• WHAT TO PRODUCE:
Copy out, word for word, the lines from the start of the data below through the line containing "campaign by [dan", and no others.

• GIVEN RECORDS:
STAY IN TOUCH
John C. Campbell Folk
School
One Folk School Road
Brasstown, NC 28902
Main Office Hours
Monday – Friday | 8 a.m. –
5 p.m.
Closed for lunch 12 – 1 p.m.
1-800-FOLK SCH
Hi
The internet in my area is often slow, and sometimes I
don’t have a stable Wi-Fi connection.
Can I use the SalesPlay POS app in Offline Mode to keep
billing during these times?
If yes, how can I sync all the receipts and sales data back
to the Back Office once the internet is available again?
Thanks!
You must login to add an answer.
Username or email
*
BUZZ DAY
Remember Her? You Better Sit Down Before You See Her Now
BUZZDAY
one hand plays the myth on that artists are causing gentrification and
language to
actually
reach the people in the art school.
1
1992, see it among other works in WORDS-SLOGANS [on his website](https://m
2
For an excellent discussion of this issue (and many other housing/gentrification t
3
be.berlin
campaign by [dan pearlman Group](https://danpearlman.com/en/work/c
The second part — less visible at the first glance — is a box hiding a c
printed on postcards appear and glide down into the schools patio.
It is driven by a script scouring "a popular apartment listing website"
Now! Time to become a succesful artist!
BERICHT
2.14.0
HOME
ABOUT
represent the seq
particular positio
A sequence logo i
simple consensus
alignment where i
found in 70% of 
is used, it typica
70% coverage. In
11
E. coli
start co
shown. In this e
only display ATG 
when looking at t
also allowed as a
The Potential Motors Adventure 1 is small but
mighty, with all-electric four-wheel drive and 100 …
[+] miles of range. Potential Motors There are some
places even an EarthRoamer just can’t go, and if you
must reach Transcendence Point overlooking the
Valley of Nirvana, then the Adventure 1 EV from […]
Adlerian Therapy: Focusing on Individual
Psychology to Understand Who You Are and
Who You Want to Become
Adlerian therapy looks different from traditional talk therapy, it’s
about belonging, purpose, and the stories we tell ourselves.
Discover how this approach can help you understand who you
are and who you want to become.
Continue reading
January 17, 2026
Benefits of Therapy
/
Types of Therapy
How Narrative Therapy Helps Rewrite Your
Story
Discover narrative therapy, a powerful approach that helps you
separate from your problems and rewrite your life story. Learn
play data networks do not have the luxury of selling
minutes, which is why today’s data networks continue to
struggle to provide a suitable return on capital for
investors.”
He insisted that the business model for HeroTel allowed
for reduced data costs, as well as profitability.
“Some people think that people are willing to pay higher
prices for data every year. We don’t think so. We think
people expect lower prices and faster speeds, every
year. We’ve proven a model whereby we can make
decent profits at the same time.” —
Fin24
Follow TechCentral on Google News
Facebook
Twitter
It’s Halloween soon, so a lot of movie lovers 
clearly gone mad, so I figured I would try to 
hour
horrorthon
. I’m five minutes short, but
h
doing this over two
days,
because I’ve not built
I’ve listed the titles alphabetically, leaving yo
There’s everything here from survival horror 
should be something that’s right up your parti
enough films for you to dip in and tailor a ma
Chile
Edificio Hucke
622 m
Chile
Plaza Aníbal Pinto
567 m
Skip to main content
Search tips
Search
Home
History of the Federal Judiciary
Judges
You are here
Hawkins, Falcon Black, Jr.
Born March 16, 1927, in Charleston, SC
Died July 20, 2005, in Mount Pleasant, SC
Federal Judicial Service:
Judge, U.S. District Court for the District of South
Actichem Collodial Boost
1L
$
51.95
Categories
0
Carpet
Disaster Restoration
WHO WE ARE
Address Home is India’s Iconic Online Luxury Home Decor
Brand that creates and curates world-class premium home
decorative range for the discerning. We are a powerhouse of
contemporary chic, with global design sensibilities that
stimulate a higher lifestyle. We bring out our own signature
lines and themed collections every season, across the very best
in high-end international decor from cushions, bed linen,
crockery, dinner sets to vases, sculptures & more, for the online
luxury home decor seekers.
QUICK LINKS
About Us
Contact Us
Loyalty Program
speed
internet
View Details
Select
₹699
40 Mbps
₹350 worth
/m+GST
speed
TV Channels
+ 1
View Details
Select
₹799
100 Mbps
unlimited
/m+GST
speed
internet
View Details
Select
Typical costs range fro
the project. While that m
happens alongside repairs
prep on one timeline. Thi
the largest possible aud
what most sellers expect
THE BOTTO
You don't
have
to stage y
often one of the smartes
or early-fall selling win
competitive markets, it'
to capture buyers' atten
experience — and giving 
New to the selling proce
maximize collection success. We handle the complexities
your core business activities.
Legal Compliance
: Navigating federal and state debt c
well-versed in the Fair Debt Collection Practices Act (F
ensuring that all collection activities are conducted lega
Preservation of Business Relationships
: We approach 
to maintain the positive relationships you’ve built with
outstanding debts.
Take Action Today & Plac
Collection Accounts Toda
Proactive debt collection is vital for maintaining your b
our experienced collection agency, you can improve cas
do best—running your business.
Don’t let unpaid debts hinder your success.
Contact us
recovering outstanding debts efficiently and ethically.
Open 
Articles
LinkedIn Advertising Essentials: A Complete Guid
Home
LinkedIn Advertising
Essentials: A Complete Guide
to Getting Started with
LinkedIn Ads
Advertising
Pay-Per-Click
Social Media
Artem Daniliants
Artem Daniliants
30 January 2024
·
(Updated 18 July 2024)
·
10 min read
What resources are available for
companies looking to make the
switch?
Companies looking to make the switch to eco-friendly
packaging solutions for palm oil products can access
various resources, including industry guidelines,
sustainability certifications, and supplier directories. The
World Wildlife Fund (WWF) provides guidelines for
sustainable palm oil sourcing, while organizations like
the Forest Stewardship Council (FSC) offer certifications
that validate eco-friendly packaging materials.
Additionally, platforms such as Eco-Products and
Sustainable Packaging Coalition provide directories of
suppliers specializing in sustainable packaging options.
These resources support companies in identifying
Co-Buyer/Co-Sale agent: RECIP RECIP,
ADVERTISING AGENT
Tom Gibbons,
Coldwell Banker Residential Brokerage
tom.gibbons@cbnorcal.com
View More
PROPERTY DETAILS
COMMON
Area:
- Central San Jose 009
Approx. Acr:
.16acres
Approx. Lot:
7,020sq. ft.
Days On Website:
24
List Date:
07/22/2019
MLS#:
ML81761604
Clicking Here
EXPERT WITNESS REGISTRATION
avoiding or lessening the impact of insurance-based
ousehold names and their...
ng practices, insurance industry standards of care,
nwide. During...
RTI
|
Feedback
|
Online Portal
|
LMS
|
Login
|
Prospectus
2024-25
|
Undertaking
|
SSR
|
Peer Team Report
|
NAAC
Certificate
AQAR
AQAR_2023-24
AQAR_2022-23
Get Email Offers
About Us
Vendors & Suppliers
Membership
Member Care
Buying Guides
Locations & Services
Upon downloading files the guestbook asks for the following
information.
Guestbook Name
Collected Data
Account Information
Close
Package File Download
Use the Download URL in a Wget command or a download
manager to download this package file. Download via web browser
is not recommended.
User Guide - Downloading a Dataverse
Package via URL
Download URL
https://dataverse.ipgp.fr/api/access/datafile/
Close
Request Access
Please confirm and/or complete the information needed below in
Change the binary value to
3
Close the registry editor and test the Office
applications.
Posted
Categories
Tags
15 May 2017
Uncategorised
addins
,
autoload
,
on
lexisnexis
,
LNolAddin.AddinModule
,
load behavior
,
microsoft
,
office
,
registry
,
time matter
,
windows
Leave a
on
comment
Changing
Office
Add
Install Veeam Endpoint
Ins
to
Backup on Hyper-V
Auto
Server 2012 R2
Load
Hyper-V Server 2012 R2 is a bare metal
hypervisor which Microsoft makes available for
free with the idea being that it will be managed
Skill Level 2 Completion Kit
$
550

• REPLY TO THE EXERCISE:
STAY IN TOUCH
John C. Campbell Folk
School
One Folk School Road
Brasstown, NC 28902
Main Office Hours
Monday – Friday | 8 a.m. –
5 p.m.
Closed for lunch 12 – 1 p.m.
1-800-FOLK SCH
Hi
The internet in my area is often slow, and sometimes I
don’t have a stable Wi-Fi connection.
Can I use the SalesPlay POS app in Offline Mode to keep
billing during these times?
If yes, how can I sync all the receipts and sales data back
to the Back Office once the internet is available again?
Thanks!
You must login to add an answer.
Username or email
*
BUZZ DAY
Remember Her? You Better Sit Down Before You See Her Now
BUZZDAY
one hand plays the myth on that artists are causing gentrification and
language to
actually
reach the people in the art school.
1
1992, see it among other works in WORDS-SLOGANS [on his website](https://m
2
For an excellent discussion of this issue (and many other housing/gentrification t
3
be.berlin
campaign by [dan pearlman Group](https://danpearlman.com/en/work/c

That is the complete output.